Regarding the submodule changes, those won’t be accepted. Proper support for M3 should be addressed in the kohya_ss sd-scripts upstream. I won’t approve pulling submodule changes from other sources, as this could introduce concerns for both current and future users.

I’m hopeful we can find a solution that provides proper MacOS support without disrupting the experience for Linux and Windows users.

JoeyOverby · 2024-09-20T20:09:26Z

I'm sorry for the delay - apparently my notifications went to an old work email that I no longer have.

I actually think that we don't need to make any changes to the sd-scripts submodule. I'll try to test that here in a bit. My only concern is what happens with conflicting versions between the mac requirements files and the generic requirements file?

Would it make more sense to have just one file for mac and then not reference the generic requirements one in the mac setups?

And happy to help! Thank you for taking the time to respond. I appreciate it.

bmaltais · 2024-09-20T20:14:08Z

I believe the separate requirements file for Mac is the best approach. If my memory serves me correctly, I think it’s possible to achieve this via a parameter. You can build your solution around this concept.

JoeyOverby · 2024-09-20T20:19:08Z

Ok, I'll take a look at this soon and get back to you with some pieces. I wasn't able to get the gui windows to pop up on Mac for example if you start training and the model already exists and it tries to do a confirmation window. Is this a known issue or something odd with my setup?

…

On Fri, Sep 20, 2024 at 2:14 PM bmaltais ***@***.***> wrote: I believe the separate requirements file for Mac is the best approach. If my memory serves me correctly, I think it’s possible to achieve this via a parameter. You can build your solution around this concept. — Reply to this email directly, view it on GitHub <#2830 (comment)>, or unsubscribe <https://github.com/notifications/unsubscribe-auth/AJCJJ3GEW3L6BWRKQFFEHWDZXR62NAVCNFSM6AAAAABOJSBQXOVHI2DSMVQWIX3LMV43OSLTON2WKQ3PNVWWK3TUHMZDGNRUGU2TCOJWGU> . You are receiving this because you authored the thread.Message ID: ***@***.***>

-- Sincerely, Joey Overby

bmaltais · 2024-09-21T16:07:56Z

I will be away for a week so no rush. I will not be able to work on the GUI for quite a bit.

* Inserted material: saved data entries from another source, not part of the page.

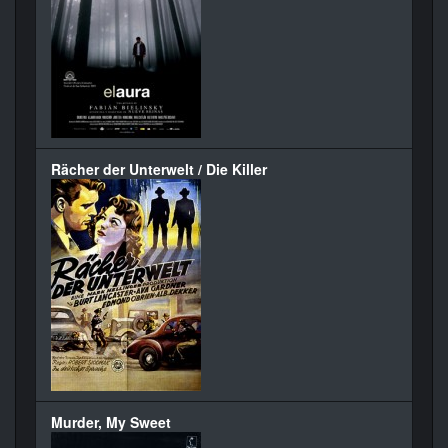
Rächer der Unterwelt / Die Killer
Murder, My Sweet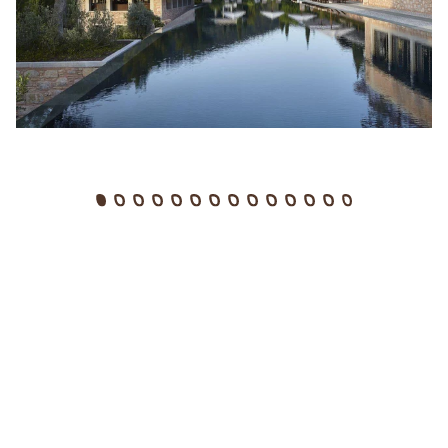
in our eyes
Amanruya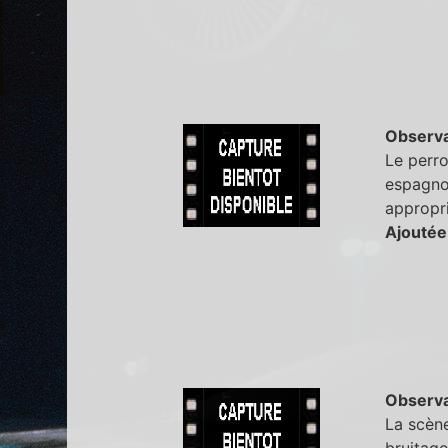
Observa
Le perro
espagnol
appropri
Ajoutée
Observa
La scène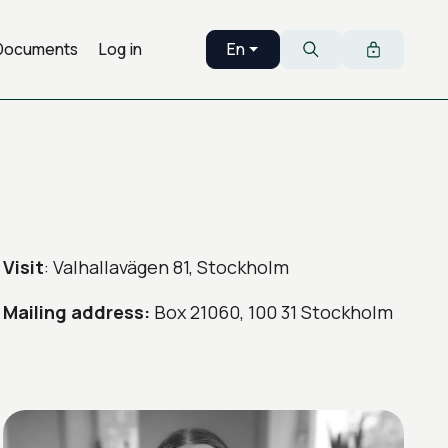
Documents
Log in
En
English
Search
Visit
: Valhallavägen 81, Stockholm
Mailing address:
Box 21060, 100 31 Stockholm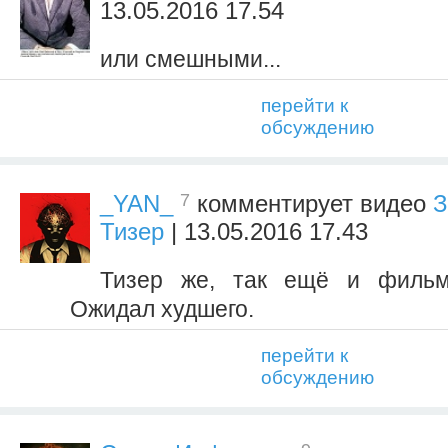
13.05.2016 17.54
или смешными...
перейти к
обсуждению
7
_YAN_
комментирует видео
З
Тизер
| 13.05.2016 17.43
Тизер же, так ещё и фильма
Ожидал худшего.
перейти к
обсуждению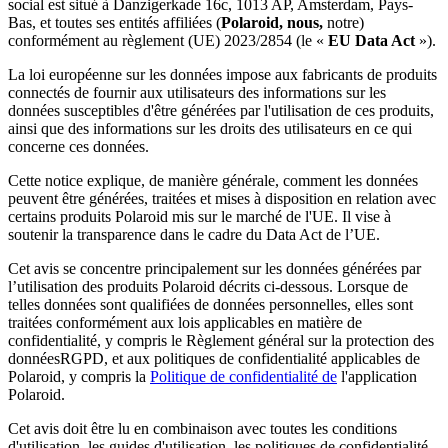
social est situé à Danzigerkade 16c, 1013 AP, Amsterdam, Pays-
Bas, et toutes ses entités affiliées (
Polaroid, nous,
notre)
conformément au règlement (UE) 2023/2854 (le «
EU Data Act
»).
La loi européenne sur les données impose aux fabricants de produits
connectés de fournir aux utilisateurs des informations sur les
données susceptibles d'être générées par l'utilisation de ces produits,
ainsi que des informations sur les droits des utilisateurs en ce qui
concerne ces données.
Cette notice explique, de manière générale, comment les données
peuvent être générées, traitées et mises à disposition en relation avec
certains produits Polaroid mis sur le marché de l'UE. Il vise à
soutenir la transparence dans le cadre du Data Act de l’UE.
Cet avis se concentre principalement sur les données générées par
l’utilisation des produits Polaroid décrits ci-dessous. Lorsque de
telles données sont qualifiées de données personnelles, elles sont
traitées conformément aux lois applicables en matière de
confidentialité, y compris le Règlement général sur la protection des
données
RGPD, et aux politiques de confidentialité applicables de
Polaroid, y compris la
Politique de confidentialité de
l'application
Polaroid.
Cet avis doit être lu en combinaison avec toutes les conditions
d'utilisation, les guides d'utilisation, les politiques de confidentialité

bghira · 2024-09-22T01:34:30Z

mps has correctness issues and can't be relied on for training a model. however MLX or Tinygrad do not rely on MPS and have proper results. i've never seen good results from training on mps, and i've supported it in simpletuner since january.

JoeyOverby · 2024-09-22T02:29:30Z

Interesting.... I've been trying to train a model for a bit now and it isn't going well. Do you have some documentation on what the problem is? (Also so I know when/if it's fixed). And I'll check out MLX/Tinygrad here as well. Thank you.

…

On Sat, Sep 21, 2024 at 7:34 PM Bagheera ***@***.***> wrote: mps has correctness issues and can't be relied on for training a model. however MLX or Tinygrad do not rely on MPS and have proper results. i've never seen good results from training on mps, and i've supported it in simpletuner since january. — Reply to this email directly, view it on GitHub <#2830 (comment)>, or unsubscribe <https://github.com/notifications/unsubscribe-auth/AJCJJ3GGDBKHLUSXRSU7NZLZXYNDZAVCNFSM6AAAAABOJSBQXOVHI2DSMVQWIX3LMV43OSLTON2WKQ3PNVWWK3TUHMZDGNRVGQYDKNRRGY> . You are receiving this because you authored the thread.Message ID: ***@***.***>

-- Sincerely, Joey Overby

bghira · 2024-09-30T15:11:47Z

the problem is probably an overflow inside pytorch's MPS code that has yet to be discovered. if you go to the pytorch issue tracker and search for label:mps is:open you will see the problem.

the only only reason to support MPS for pytorch in this repo (or the original) is for the maintainer of the repo to be able to directly run the code on their apple development workstation. this is the only reason that i have it supported in simpletuner.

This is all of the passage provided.